FIGS. 4(a)-(d) illustrates the operation of the circuit of this invention.
The information which is presented to the circuitry includes the X values
of pixels encountered on a given scan line during the processing of the
two individual line segments. The individual line segments subtend the
trapezoidal subportions of the quadrilaterals which are to be provided to
the frame buffer. The pixels encountered for a given line segment may
contain one or more pixels, one or two of which may ultimately define one
or both ends of the scan line to be displayed at the output. The circuitry
of this invention selects from among the clip window boundaries and the
pixels encountered on each scan line which of the individual pixels is to
form each end of the scan line.

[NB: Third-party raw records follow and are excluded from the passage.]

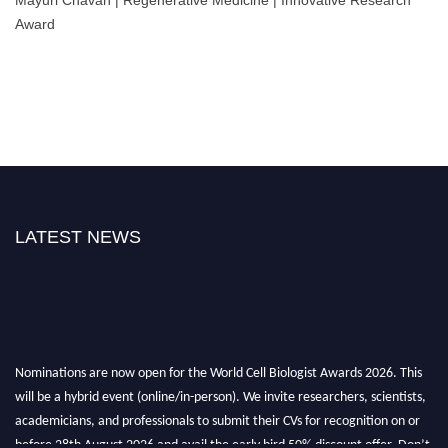
Award
LATEST NEWS
Nominations are now open for the World Cell Biologist Awards 2026. This
will be a hybrid event (online/in-person). We invite researchers, scientists,
academicians, and professionals to submit their CVs for recognition on or
before 28th August 2026 and avail the early bird 50% discount offer. Don’t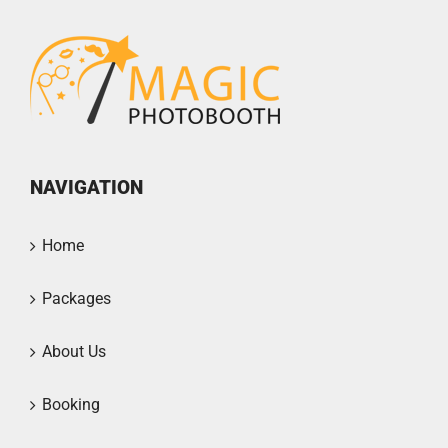
NAVIGATION
Home
Packages
About Us
Booking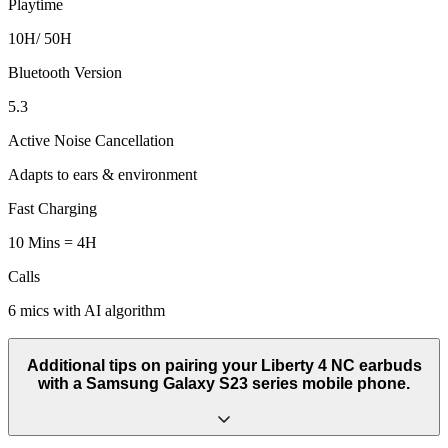
Playtime
10H/ 50H
Bluetooth Version
5.3
Active Noise Cancellation
Adapts to ears & environment
Fast Charging
10 Mins = 4H
Calls
6 mics with AI algorithm
Additional tips on pairing your Liberty 4 NC earbuds
with a Samsung Galaxy S23 series mobile phone.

With two ends determined, the scan line
may be drawn to join the two. This function is accomplished by circuitry
of the mask generation logic 20 of FIG. 3.
Each of the line segments to be handled by the circuitry may be increasing
or decreasing in value as the line is to be drawn on the output display as
previously mentioned. The direction in which the shape is to be rendered
on the output display is shown to the left of each of the shapes in FIG.
4. The circuitry handles the two line segments in four distinct ways
depending on whether both line segments have increasing X values, both
have decreasing X values, the first is increasing and the second
decreasing, or the first is decreasing and the second increasing.
In the case shown in FIG. 4(a), the direction in which the shape is being
drawn is from the bottom up. Both the line segments are increasing in X
values. The lower horizontal pixels are thus presented to the circuitry
first. As shown in the figure, line segment A has its pixels described by
circles; line segment B has its pixels described by triangles. In this
case the circuitry is presented the pixels of both line segments with the
leftmost pixel of each line segment being presented first for each line.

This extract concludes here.